Meyer Turku’s lead programme aims at carbon-neutral future
The ever increasing climate awareness presents challenges to maritime transports, which is also reflected in the shipbuilding industry. Responding to the sustainability requirements of shipping companies as well as their customers and society is indeed increasingly important to the Finnish shipyards in the tightening competitive conditions of the maritime industry.
Concept of a carbon-neutral cruise ship ready in 2025
Headed up by Meyer Turku Oy, the green transition lead programme NEcOLEAP invites the representatives of companies, universities and research institutes to develop innovative and sustainable technological solutions for the needs of the maritime industry. Regarding the shipyard, the goal is to develop the concept of a carbon-neutral cruise ship by 2025 and make the entire shipyard climate-neutral by 2030.
Selected for Business Finland’s financing programme for lead companies and ecosystems, NEcOLEAP has a cost estimate of around 160 million euros, which tells about the significance of the project both nationally and internationally. An order for a climate-neutral cruise ship would generate some 9,500 jobs in the Turku shipyard and its partner network, and strengthen the position of the shipyard as a global trailblazer in its industry.
NEcOLEAP brings together the expertise of many providers
The research and development topics within the NEcOLEAP programme will focus on four areas: the designing of the cruise ship itself, the shipyard’s operations, i.e. the different phases of shipbuilding, and the introduction of smart technologies and the open-minded professionals of the future.
”The project has been running for about a year, and it has attracted great interest among the companies, research institutes and universities in the industry. More than one hundred project proposals have been submitted, around ten of which have so far been accepted for inclusion, and a few more are currently being processed. Project proposals have been submitted broadly for different areas, and their scope covers the entire lifecycle of a vessel from designing to building to operating the ship to circular economy solutions”, says Ilkka Rytkölä, Ecosystem Lead at Meyer Turku.
The first projects are well underway
The diversity of the projects is indicated by the content of the projects already started.

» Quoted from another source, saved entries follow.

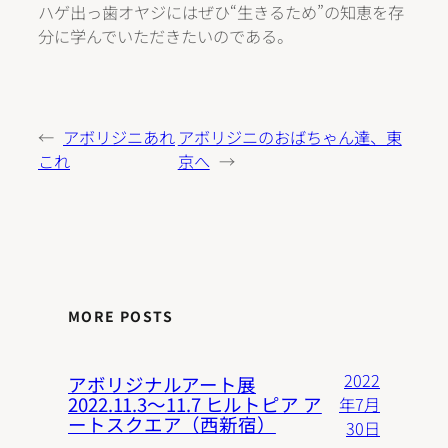
ハゲ出っ歯オヤジにはぜひ“生きるため”の知恵を存
分に学んでいただきたいのである。
←
アボリジニあれ
アボリジニのおばちゃん達、東
これ
京へ
→
MORE POSTS
2022
アボリジナルアート展
2022.11.3〜11.7 ヒルトピア ア
年7月
ートスクエア（西新宿）
30日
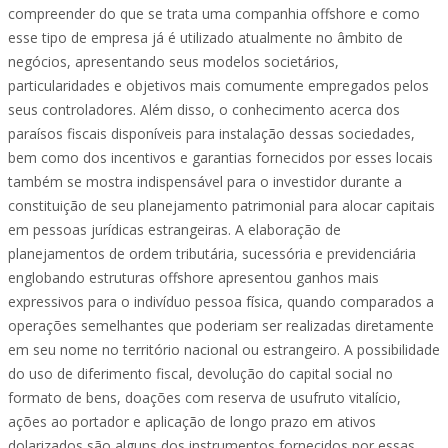
compreender do que se trata uma companhia offshore e como
esse tipo de empresa já é utilizado atualmente no âmbito de
negócios, apresentando seus modelos societários,
particularidades e objetivos mais comumente empregados pelos
seus controladores. Além disso, o conhecimento acerca dos
paraísos fiscais disponíveis para instalação dessas sociedades,
bem como dos incentivos e garantias fornecidos por esses locais
também se mostra indispensável para o investidor durante a
constituição de seu planejamento patrimonial para alocar capitais
em pessoas jurídicas estrangeiras. A elaboração de
planejamentos de ordem tributária, sucessória e previdenciária
englobando estruturas offshore apresentou ganhos mais
expressivos para o indivíduo pessoa física, quando comparados a
operações semelhantes que poderiam ser realizadas diretamente
em seu nome no território nacional ou estrangeiro. A possibilidade
do uso de diferimento fiscal, devolução do capital social no
formato de bens, doações com reserva de usufruto vitalício,
ações ao portador e aplicação de longo prazo em ativos
dolarizados são alguns dos instrumentos fornecidos por essas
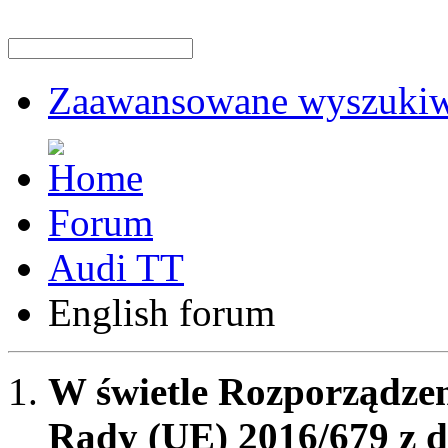
Zaawansowane wyszukiw
Forum
Audi TT
English forum
W świetle Rozporządzen
Rady (UE) 2016/679 z d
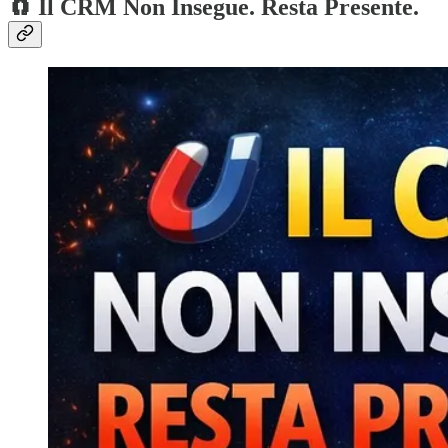
🧲 Il CRM Non Insegue. Resta Presente.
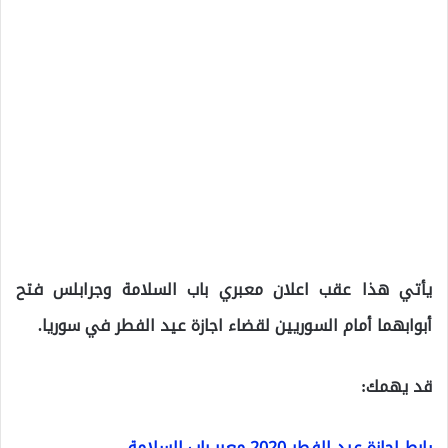
يأتي هذا عقب اعلان معبري باب السلامة وجرابلس فتح
أبوابهما أمام السوريين لقضاء اجازة عيد الفطر في سوريا.
قد يهمك:
رابط اجازة عيد الفطر 2020 معبر باب السلامة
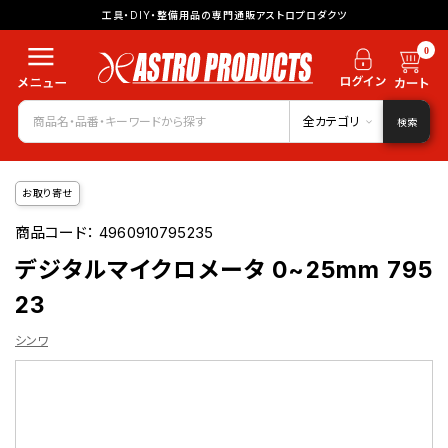
工具・DIY・整備用品の専門通販アストロプロダクツ
0
全カテゴリ
検索
お取り寄せ
商品コード：
4960910795235
デジタルマイクロメータ 0~25mm 795
23
シンワ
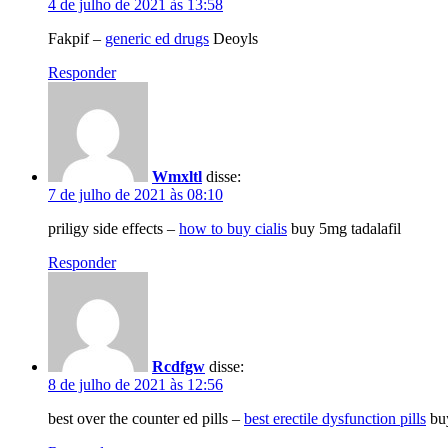
4 de julho de 2021 às 13:58
Fakpif –
generic ed drugs
Deoyls
Responder
Wmxltl
disse:
7 de julho de 2021 às 08:10
priligy side effects –
how to buy cialis
buy 5mg tadalafil
Responder
Rcdfgw
disse:
8 de julho de 2021 às 12:56
best over the counter ed pills –
best erectile dysfunction pills
buy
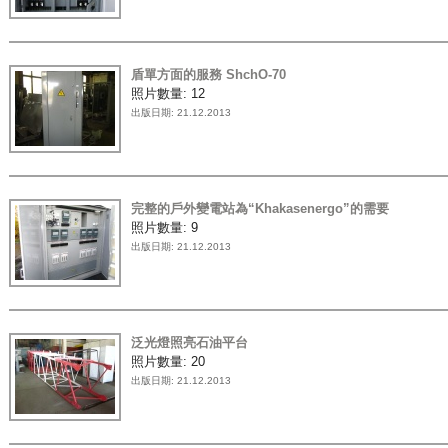
盾單方面的服務 ShchO-70
照片數量:
12
出版日期:
21.12.2013
完整的戶外變電站為“Khakasenergo”的需要
照片數量:
9
出版日期:
21.12.2013
泛光燈照亮石油平台
照片數量:
20
出版日期:
21.12.2013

A project run by Åbo Akademi University focuses on rationalising ship designing with the thought: lower costs, and better ship. Meyer Turku is looking into the structures of cruise ships with the goal to lighten the vessel and optimise the centre of gravity, both of which can considerably decrease the fuel costs of the vessel. Another goal is carbon-free hull structure by 2030, when the production of carbon-free steel will have started in Finland. The project of the Turku University of Applied Sciences in turn studies the acoustics and ventilation solution of vessels with the goal to achieve better energy efficiency, lower fuel costs and improved passenger comfort. The Turku University of Applied Sciences also heads up a project aimed at the development of a virtual training centre which would enable training of different practical work phases in an interactive virtual reality.
Opportunities and financing also for new development ideas
NEcOLEAP also offers an opportunity for new partners to become part of Meyer Turku’s extensive co-operation network. Interesting areas relating to the promotion of green transition include, for example, the opportunities of circular economy and the resource-efficiency of materials.
”There are no advance requirements for the applicant companies and research institutes regarding e.g. company size. The participants already include companies of all sizes from small start-ups to bigger ones. Project proposals are received continuously, and the accepted projects also get access to Business Finland’s funding. On the whole, Business Finland has set aside 50 million euros for the companies, research institutes and universities involved in the NEcOLEAP programme, so it is worthwhile to present good project topics”, says Ilkka Rytkölä, Ecosystem Lead.